All of the lines below need to be copied exactly, apart from the pictures.

(Working data)

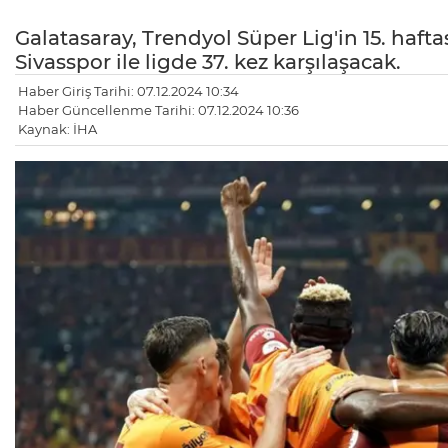
Galatasaray, Trendyol Süper Lig'in 15. ha
Sivasspor ile ligde 37. kez karşılaşacak.
Haber Giriş Tarihi: 07.12.2024 10:34
Haber Güncellenme Tarihi: 07.12.2024 10:36
Kaynak: İHA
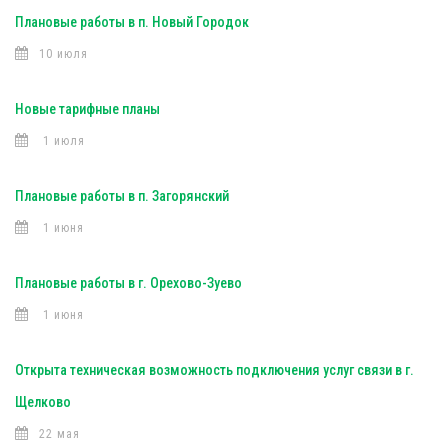
Плановые работы в п. Новый Городок
10 июля
Новые тарифные планы
1 июля
Плановые работы в п. Загорянский
1 июня
Плановые работы в г. Орехово-Зуево
1 июня
Открыта техническая возможность подключения услуг связи в г.
Щелково
22 мая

(End Working data)

- _Your solution_:
Galatasaray, Trendyol Süper Lig'in 15. ha
Sivasspor ile ligde 37. kez karşılaşacak.
Haber Giriş Tarihi: 07.12.2024 10:34
Haber Güncellenme Tarihi: 07.12.2024 10:36
Kaynak: İHA
Плановые работы в п. Новый Городок
10 июля
Новые тарифные планы
1 июля
Плановые работы в п. Загорянский
1 июня
Плановые работы в г. Орехово-Зуево
1 июня
Открыта техническая возможность подключения услуг связи в г.
Щелково
22 мая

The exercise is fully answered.